Wolsey, however, unaware Henry was preparing to move against him, had been grieved to hear that the King wanted to seize his lands for good, and had written to Cromwell asking him to do all he could to save them. When the Cardinal received no answer, for Cromwell was, in fact working to achieve just the opposite outcome for his King, the Cardinal’s letters became increasingly aggressive towards his former servant. Wolsey learned that Cromwell was doing well out of the situation, and the two began to argue via letter. This friction troubled Cromwell, but not enough to desist in working for Henry.
“And you tell me of this for what reason, Master Cromwell?” I inquired smoothly as he told me of the rift between himself and his erstwhile master.
He regarded me with those light brown eyes and shrugged. “I perhaps wished for some advice, my lady,” he said. “The Cardinal appears to be unable to accept the reality of his present position. He seems to think that all is as it was in the old days; that he has only to lift a hand and all will scramble to do his will. He does not seem to appreciate that I am now, first and foremost, the King’s servant. The Cardinal believes that any who have once been his servants, are always
his servants.” He paused and his eyes narrowed. “I know also there is much being spoken of at court about him. Much that implies trouble.”

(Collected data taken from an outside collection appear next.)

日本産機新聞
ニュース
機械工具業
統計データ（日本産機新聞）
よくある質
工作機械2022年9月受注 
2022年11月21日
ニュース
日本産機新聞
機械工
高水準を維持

“Then you must also know that the Cardinal continues to meddle where he should not,” I said warningly. “The time is coming, Master Cromwell, as I think you have long known, when you will have to choose which master to serve… Will it be the Cardinal, who now does not now note the many services you have done for him in the past? Or will it be the King, who loves you as his own brother?”

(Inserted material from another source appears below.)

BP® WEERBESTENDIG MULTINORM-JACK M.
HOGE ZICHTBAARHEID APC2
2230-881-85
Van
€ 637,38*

Cromwell started at that and I smiled. “Do you not know the heart of your own King, Master Cromwell?” I asked. “For I, who have had the privilege of being loved by such a man, can see well when he offers affection to another.” I breathed in and let the air out though my nose. “Choose well,” I advised. “And let me give you fair warning and prove that I am your friend in truth. To be associated with Cardinal Wolsey will become imminently most dangerous. As a friend, I would advise you to cease communicating with the Cardinal, and to instead work with all your passion for the King.”
He watched me steadily. I could almost hear his mind ticking away like one of Henry’s clocks. He knew I was taking a risk in warning him, for if he proved loyal indeed to Wolsey, then such an admission could forewarn the Cardinal that he was in grave danger. But it was a wager I was willing to make, for if it won me into the trust of Henry’s newest favourite, it was worth taking.